* Work to be completed
Look for the string "Северна" in the data below, and copy each line that holds it.

* Dataset content
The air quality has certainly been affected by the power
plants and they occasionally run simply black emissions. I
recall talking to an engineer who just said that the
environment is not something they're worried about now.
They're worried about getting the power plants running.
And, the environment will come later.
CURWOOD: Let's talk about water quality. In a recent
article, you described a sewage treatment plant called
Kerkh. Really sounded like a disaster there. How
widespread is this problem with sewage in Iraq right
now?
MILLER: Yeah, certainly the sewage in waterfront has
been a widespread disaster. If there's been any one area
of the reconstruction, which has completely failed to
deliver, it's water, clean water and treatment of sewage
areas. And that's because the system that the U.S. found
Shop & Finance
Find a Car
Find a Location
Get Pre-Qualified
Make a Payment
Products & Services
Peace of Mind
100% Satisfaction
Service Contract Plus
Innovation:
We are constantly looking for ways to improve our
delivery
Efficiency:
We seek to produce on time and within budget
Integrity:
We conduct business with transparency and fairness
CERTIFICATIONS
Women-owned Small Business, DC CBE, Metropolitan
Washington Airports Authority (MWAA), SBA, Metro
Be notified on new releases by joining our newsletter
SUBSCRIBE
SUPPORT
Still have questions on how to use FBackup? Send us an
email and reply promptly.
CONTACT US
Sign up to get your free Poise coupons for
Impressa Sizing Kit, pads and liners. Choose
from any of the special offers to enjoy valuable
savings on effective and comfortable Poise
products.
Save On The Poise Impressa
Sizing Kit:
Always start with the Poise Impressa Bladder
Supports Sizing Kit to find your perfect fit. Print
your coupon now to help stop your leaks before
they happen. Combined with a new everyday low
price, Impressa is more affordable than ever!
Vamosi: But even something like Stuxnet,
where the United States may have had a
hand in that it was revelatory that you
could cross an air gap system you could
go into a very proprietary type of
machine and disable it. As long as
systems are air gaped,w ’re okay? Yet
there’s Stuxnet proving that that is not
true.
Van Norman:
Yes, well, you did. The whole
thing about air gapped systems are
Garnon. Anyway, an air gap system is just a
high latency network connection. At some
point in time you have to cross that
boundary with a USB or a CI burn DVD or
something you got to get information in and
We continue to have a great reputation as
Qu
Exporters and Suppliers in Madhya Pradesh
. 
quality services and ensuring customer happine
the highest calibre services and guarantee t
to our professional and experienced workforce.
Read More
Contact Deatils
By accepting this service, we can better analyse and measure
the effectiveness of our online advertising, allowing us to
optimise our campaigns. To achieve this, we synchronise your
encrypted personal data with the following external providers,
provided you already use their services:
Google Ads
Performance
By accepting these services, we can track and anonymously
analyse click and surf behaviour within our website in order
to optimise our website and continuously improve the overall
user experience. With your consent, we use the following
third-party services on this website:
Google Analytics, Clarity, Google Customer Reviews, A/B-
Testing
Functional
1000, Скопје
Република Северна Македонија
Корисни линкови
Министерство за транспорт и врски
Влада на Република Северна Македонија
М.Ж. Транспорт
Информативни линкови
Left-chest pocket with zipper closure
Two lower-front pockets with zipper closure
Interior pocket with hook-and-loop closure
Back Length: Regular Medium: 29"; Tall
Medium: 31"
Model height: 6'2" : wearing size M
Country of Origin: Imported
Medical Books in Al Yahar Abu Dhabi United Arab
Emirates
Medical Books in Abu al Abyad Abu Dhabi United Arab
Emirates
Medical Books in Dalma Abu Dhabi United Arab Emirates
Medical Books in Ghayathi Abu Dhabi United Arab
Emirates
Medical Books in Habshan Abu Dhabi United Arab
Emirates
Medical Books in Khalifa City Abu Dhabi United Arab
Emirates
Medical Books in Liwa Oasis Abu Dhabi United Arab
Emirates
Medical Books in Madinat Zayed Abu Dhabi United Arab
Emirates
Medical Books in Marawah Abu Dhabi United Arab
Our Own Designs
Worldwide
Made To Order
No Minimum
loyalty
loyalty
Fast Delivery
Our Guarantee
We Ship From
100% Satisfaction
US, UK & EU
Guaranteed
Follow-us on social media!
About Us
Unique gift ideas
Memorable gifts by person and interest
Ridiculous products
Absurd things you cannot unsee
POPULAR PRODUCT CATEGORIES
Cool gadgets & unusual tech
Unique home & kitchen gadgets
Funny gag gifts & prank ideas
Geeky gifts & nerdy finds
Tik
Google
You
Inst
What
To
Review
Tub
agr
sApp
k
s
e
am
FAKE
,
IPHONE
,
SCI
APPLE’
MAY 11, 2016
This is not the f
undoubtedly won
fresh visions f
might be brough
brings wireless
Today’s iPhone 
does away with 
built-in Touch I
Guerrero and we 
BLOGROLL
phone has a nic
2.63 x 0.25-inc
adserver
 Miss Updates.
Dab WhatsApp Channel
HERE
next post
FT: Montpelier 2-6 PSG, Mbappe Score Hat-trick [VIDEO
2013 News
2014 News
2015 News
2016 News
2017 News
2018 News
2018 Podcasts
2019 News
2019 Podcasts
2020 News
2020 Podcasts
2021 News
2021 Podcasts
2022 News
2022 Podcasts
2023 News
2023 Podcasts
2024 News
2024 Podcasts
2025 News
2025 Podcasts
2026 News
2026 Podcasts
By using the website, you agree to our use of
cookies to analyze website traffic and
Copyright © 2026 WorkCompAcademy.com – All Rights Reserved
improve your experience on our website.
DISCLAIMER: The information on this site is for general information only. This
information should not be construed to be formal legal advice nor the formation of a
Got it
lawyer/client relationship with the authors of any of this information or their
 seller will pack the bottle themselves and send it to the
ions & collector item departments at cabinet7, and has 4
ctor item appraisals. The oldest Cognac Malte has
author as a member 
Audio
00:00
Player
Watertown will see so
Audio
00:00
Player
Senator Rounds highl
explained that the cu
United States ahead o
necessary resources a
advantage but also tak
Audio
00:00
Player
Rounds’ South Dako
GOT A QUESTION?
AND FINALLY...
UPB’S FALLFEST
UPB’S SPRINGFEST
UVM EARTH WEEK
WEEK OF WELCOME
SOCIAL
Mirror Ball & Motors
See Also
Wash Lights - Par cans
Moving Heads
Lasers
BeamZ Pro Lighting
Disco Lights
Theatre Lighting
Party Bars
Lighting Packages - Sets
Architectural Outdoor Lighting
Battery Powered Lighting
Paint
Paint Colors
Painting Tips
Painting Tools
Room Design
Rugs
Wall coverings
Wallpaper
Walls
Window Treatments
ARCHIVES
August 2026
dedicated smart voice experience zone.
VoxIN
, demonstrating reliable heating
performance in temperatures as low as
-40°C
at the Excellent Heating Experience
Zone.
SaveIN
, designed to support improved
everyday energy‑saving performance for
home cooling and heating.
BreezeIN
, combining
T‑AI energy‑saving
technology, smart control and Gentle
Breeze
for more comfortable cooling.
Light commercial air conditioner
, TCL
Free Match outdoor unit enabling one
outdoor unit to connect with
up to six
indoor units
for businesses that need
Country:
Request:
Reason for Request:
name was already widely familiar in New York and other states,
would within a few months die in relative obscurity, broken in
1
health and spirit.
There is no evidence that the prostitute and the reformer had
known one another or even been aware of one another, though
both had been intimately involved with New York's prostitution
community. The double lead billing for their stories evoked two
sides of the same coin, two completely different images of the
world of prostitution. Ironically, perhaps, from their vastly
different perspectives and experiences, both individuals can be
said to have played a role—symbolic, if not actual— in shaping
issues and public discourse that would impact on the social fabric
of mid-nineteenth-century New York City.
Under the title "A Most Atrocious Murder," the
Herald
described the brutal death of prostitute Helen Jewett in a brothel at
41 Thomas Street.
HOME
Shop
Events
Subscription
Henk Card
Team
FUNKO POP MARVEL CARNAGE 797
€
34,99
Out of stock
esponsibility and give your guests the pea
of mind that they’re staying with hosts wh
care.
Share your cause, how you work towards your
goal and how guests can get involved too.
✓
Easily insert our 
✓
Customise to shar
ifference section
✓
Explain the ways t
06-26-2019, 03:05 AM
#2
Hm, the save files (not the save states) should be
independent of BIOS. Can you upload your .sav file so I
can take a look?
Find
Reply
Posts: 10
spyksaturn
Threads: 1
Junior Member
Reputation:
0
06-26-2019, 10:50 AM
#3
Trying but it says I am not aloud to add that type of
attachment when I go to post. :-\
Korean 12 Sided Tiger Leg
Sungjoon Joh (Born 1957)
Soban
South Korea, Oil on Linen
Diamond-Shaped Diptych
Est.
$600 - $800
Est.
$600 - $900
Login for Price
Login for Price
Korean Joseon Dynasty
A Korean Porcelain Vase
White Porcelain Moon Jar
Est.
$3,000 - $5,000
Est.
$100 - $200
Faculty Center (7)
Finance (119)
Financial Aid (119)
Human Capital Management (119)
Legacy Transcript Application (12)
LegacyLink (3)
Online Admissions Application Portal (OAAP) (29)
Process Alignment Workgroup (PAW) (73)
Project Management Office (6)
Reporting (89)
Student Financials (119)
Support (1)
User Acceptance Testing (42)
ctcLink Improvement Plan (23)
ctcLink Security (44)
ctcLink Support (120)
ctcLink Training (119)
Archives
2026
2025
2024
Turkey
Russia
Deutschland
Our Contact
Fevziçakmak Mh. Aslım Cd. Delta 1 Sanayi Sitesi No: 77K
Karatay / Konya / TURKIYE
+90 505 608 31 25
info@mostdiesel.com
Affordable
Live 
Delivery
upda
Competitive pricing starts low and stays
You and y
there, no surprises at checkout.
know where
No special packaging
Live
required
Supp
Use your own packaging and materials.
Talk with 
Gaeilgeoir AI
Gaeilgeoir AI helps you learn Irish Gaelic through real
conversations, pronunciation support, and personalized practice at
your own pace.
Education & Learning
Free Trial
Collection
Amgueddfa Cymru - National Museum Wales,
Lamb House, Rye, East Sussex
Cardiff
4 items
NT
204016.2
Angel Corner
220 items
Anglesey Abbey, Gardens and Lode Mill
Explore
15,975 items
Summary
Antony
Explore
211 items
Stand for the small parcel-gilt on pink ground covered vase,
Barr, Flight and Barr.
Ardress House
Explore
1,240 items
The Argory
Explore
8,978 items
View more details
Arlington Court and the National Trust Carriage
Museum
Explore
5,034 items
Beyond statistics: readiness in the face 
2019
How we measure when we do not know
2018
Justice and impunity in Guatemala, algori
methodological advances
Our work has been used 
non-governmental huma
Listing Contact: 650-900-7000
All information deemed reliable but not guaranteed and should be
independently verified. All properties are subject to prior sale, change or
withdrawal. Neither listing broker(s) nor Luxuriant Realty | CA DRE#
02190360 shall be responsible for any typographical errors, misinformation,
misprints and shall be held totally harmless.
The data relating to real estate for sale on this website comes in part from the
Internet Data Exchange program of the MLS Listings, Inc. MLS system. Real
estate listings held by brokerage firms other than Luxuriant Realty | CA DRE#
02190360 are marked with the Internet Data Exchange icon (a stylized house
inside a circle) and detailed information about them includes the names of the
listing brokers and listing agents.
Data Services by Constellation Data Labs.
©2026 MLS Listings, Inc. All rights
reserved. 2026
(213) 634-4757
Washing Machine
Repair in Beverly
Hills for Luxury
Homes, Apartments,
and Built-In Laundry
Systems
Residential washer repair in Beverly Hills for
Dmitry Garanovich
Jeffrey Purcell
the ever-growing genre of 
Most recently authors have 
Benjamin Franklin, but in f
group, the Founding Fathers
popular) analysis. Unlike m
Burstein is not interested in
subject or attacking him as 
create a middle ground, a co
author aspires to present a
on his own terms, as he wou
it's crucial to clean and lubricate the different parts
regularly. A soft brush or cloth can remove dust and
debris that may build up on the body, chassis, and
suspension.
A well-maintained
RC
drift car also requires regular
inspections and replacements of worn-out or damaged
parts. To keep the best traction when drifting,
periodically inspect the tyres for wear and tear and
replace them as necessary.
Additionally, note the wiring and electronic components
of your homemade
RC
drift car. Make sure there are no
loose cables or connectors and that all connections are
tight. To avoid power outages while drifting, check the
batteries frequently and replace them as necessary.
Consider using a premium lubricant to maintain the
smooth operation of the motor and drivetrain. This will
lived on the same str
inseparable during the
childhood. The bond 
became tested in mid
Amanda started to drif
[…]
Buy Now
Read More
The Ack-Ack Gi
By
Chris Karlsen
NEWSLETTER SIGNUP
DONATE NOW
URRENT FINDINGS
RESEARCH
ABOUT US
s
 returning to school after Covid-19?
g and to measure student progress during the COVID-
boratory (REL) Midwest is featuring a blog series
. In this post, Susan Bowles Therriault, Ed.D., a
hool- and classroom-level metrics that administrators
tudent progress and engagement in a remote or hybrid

* Answer section
Република Северна Македонија
Влада на Република Северна Македонија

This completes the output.